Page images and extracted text
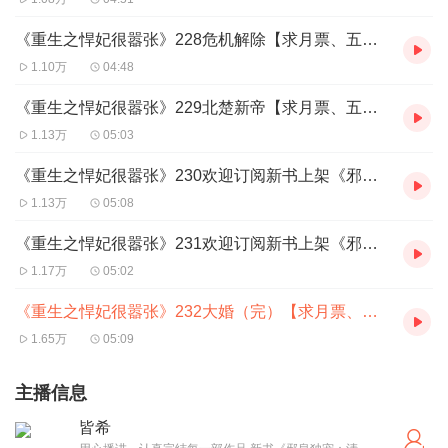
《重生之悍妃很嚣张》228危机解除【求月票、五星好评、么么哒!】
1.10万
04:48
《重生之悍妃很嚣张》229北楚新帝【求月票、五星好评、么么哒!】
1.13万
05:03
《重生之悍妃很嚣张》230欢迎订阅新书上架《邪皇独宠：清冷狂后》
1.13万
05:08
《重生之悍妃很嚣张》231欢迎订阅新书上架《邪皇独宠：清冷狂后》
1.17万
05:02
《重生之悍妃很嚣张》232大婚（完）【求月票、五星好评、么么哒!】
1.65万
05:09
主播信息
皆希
==
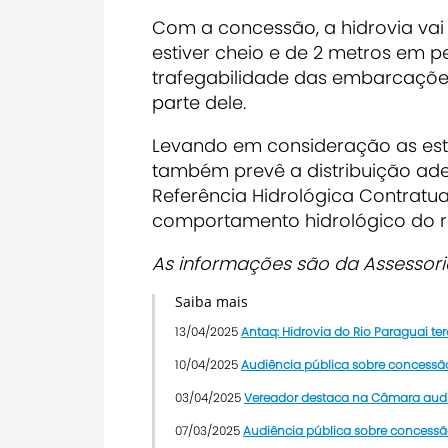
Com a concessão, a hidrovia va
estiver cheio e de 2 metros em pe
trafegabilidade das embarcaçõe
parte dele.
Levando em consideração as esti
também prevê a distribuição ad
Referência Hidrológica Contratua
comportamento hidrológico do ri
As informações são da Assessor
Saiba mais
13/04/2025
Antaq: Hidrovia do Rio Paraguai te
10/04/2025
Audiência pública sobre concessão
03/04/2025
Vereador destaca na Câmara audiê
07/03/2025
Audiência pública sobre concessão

- _Task_:
Copy down every line of the entries containing the word "重生之悍妃很嚣张".

- _Exercise result_:
《重生之悍妃很嚣张》228危机解除【求月票、五星好评、么么哒!】
《重生之悍妃很嚣张》229北楚新帝【求月票、五星好评、么么哒!】
《重生之悍妃很嚣张》230欢迎订阅新书上架《邪皇独宠：清冷狂后》
《重生之悍妃很嚣张》231欢迎订阅新书上架《邪皇独宠：清冷狂后》
《重生之悍妃很嚣张》232大婚（完）【求月票、五星好评、么么哒!】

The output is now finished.